▸ **Input data**
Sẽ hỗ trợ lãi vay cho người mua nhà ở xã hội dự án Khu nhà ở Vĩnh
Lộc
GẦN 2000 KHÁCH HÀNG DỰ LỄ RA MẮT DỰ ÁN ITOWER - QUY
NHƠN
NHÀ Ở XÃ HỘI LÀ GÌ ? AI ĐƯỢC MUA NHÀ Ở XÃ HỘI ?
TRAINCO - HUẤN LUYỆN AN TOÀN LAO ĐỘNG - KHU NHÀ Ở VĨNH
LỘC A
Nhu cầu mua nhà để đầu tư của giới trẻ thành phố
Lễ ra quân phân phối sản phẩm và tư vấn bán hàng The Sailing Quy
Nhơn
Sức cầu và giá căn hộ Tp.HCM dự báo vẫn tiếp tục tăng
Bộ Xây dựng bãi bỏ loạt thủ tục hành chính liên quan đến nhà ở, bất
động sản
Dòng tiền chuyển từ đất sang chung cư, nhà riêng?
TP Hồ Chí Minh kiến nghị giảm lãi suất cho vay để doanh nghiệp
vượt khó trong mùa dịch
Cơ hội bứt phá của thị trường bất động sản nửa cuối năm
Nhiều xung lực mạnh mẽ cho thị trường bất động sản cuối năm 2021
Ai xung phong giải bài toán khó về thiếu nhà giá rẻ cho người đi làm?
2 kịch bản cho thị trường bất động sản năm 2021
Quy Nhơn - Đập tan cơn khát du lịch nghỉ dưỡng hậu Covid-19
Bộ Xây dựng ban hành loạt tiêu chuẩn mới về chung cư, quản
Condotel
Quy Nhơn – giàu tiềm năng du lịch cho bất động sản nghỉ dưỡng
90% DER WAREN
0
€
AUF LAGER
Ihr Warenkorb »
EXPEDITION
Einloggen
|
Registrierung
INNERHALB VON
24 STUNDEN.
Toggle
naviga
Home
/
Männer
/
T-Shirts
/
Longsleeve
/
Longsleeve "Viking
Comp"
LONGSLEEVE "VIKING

▸ **Aim of the task**
Copy out every record above once more, precisely as written.

▸ **Response to this exercise**
Sẽ hỗ trợ lãi vay cho người mua nhà ở xã hội dự án Khu nhà ở Vĩnh
Lộc
GẦN 2000 KHÁCH HÀNG DỰ LỄ RA MẮT DỰ ÁN ITOWER - QUY
NHƠN
NHÀ Ở XÃ HỘI LÀ GÌ ? AI ĐƯỢC MUA NHÀ Ở XÃ HỘI ?
TRAINCO - HUẤN LUYỆN AN TOÀN LAO ĐỘNG - KHU NHÀ Ở VĨNH
LỘC A
Nhu cầu mua nhà để đầu tư của giới trẻ thành phố
Lễ ra quân phân phối sản phẩm và tư vấn bán hàng The Sailing Quy
Nhơn
Sức cầu và giá căn hộ Tp.HCM dự báo vẫn tiếp tục tăng
Bộ Xây dựng bãi bỏ loạt thủ tục hành chính liên quan đến nhà ở, bất
động sản
Dòng tiền chuyển từ đất sang chung cư, nhà riêng?
TP Hồ Chí Minh kiến nghị giảm lãi suất cho vay để doanh nghiệp
vượt khó trong mùa dịch
Cơ hội bứt phá của thị trường bất động sản nửa cuối năm
Nhiều xung lực mạnh mẽ cho thị trường bất động sản cuối năm 2021
Ai xung phong giải bài toán khó về thiếu nhà giá rẻ cho người đi làm?
2 kịch bản cho thị trường bất động sản năm 2021
Quy Nhơn - Đập tan cơn khát du lịch nghỉ dưỡng hậu Covid-19
Bộ Xây dựng ban hành loạt tiêu chuẩn mới về chung cư, quản
Condotel
Quy Nhơn – giàu tiềm năng du lịch cho bất động sản nghỉ dưỡng
90% DER WAREN
0
€
AUF LAGER
Ihr Warenkorb »
EXPEDITION
Einloggen
|
Registrierung
INNERHALB VON
24 STUNDEN.
Toggle
naviga
Home
/
Männer
/
T-Shirts
/
Longsleeve
/
Longsleeve "Viking
Comp"
LONGSLEEVE "VIKING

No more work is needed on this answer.